Hoping to fill that need, two dozen Carnegie Mellon University researchers and coders and other helpers are working on another teaching option: RoboTutor, an Android tablet with software to teach literacy and arithmetic skills.

Team leader and professor Jack Mostow worked 25 years on a literacy teaching project that will be folded into RoboTutor’s work, which the group plans to send to Gambarage’s school through tablets outfitted with educational games. The longer term goal is to test and improve the software so it can be used across east Africa. 

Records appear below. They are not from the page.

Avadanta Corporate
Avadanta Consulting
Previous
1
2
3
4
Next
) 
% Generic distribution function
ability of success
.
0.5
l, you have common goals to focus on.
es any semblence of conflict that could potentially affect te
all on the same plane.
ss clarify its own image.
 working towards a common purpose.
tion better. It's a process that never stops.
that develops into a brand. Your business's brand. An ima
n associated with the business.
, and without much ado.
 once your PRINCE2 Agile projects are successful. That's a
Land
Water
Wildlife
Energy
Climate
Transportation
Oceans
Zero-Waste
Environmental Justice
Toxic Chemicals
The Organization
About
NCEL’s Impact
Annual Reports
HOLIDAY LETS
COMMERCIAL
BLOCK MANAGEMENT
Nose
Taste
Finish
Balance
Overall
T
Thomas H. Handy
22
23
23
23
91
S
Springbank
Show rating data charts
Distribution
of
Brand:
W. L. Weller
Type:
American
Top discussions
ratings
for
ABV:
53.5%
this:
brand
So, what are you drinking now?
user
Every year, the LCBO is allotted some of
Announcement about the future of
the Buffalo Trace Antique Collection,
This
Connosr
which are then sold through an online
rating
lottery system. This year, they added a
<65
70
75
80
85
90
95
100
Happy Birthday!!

“It’s to fill a tragic gap in terms of education in developing countries,” Mostow said. “Only half the kids have teachers, let alone quality instruction. The premise of the competition is that affordable technology can plug that gap.”

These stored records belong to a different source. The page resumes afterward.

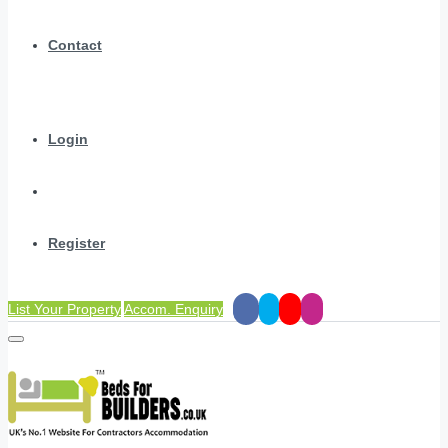
Contact
Login
Register
List Your Property
Accom. Enquiry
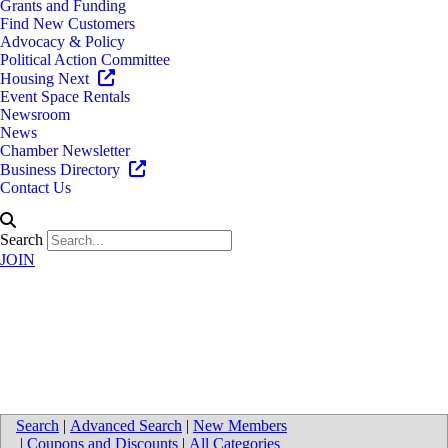
Grants and Funding
Find New Customers
Advocacy & Policy
Political Action Committee
Housing Next
Event Space Rentals
Newsroom
News
Chamber Newsletter
Business Directory
Contact Us
Search
JOIN
North America Fuel Systems
Remanufacturing LLC
Search
|
Advanced Search
|
New Members
|
Coupons and Discounts
|
All Categories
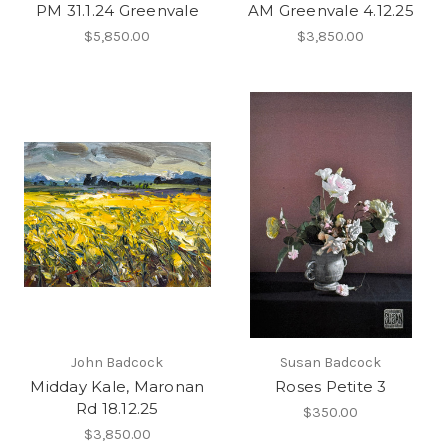
PM 31.1.24 Greenvale
AM Greenvale 4.12.25
$5,850.00
$3,850.00
John Badcock
Susan Badcock
Midday Kale, Maronan
Roses Petite 3
Rd 18.12.25
$350.00
$3,850.00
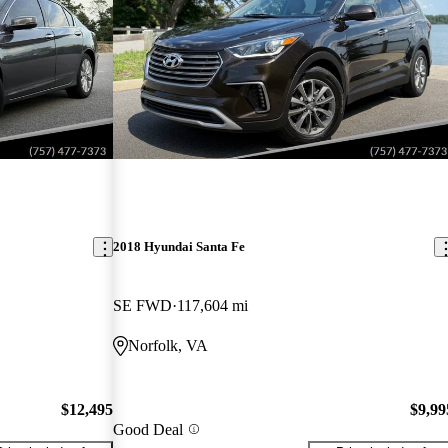
2018 Hyundai Santa Fe
SE FWD
117,604 mi
Norfolk, VA
$12,495
$9,99
Good Deal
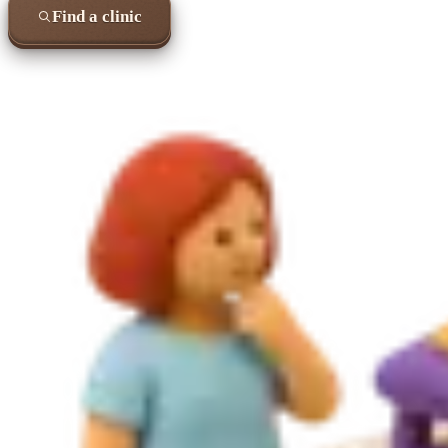
Find a clinic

The team is employing what’s called intelligent tutor software that can adapt to individual students’ learning and change up questions or subjects when a child learns a skill.

“We can also aggregate that data and try to extract some lessons from it about how to refine the software,” Mostow said. “Both of those are things that teachers either can’t do or do in different ways. Good teachers learn, but no teacher will ever learn by teaching billions of kids, because no teacher will live long enough to teach billions of kids.”

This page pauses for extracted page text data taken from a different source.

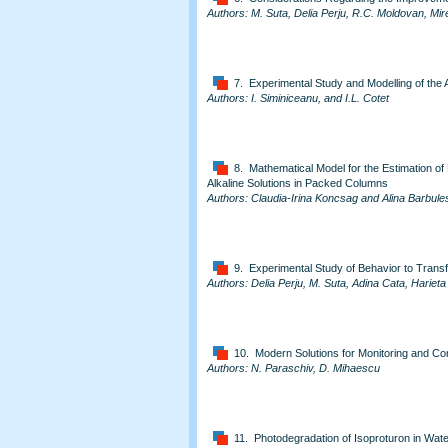
Authors: M. Suta, Delia Perju, R.C. Moldovan, Mire
7. Experimental Study and Modelling of the 
Authors: I. Siminiceanu, and I.L. Cotet
8. Mathematical Model for the Estimation of 
Alkaline Solutions in Packed Columns
Authors: Claudia-Irina Koncsag and Alina Barbule
9. Experimental Study of Behavior to Trans
Authors: Delia Perju, M. Suta, Adina Cata, Harieta 
10. Modern Solutions for Monitoring and Cont
Authors: N. Paraschiv, D. Mihaescu
11. Photodegradation of Isoproturon in Wa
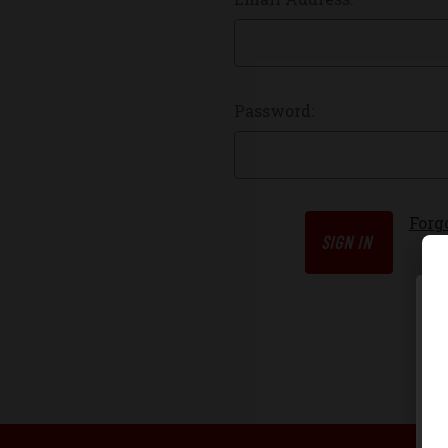
Password:
Forg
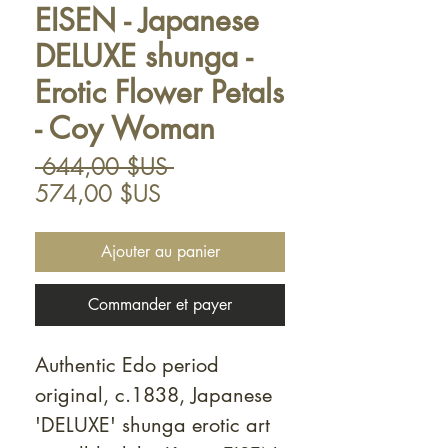
EISEN - Japanese
DELUXE shunga -
Erotic Flower Petals
- Coy Woman
Prix
 644,00 $US 
Prix
original
574,00 $US
promotionnel
Ajouter au panier
Commander et payer
Authentic Edo period
original, c.1838, Japanese
'DELUXE' shunga erotic art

To develop a software that can teach and interact with students without a teacher first requires a lot of education, psychology and coding experts carefully keeping an eye on how students interact with the software, Mostow said.

Before the group tests the software in Tanzania, it’s running trials at a preschool on the CMU campus. One activity has two lines of shapes to add or subtract. At one trial, some of the kids got it right away, but a few got confused.

“I didn’t even hear what he said,” said one child during RoboTutor's “kid testing.”

“Oh, he said let’s subtract some numbers,” Mostow told her.

“I don’t even know what that means,” she said.

“Well, this’ll explain,” Mostow said. “You know what? Let’s start with addition instead.”

Besides being closely observed by Mostow and colleagues, the session was also being recorded on the computer. Other members of the team will be able to follow along later and tweak the software.

The team has a number of hurdles to overcome. They have to teach kids not just in English, but also in Swahili.

Maria Robles, CMU graduate student in human-computer interaction, is working on finger writing on the tablet. It’s not easy, she said.

“We’ve come into challenges as to how to deal with punctuation,” Robles said. “For example, in Swahili, there’s things we don’t have in English. In Swahili, there’s apostrophes we don’t have in English.”

And Mostow said he’s been unable to find open-source Swahili literature to incorporate in the software that does not use archaic spelling and language — an equivalent of teaching medieval English to young children.

Mostow's team is also on a deadline. Next year, the group plans to enter RoboTutor into the Global Learning Xprize competition, which offers a purse of $10 million.

Despite the language barrier, Mostow said he's confident CMU's team will stand out among the other 200 teams competing. The university has been working on artificial tutoring for decades, he said.

“So we’ve got less than a year,” he said. “But this is just tailor made for Carnegie Mellon.”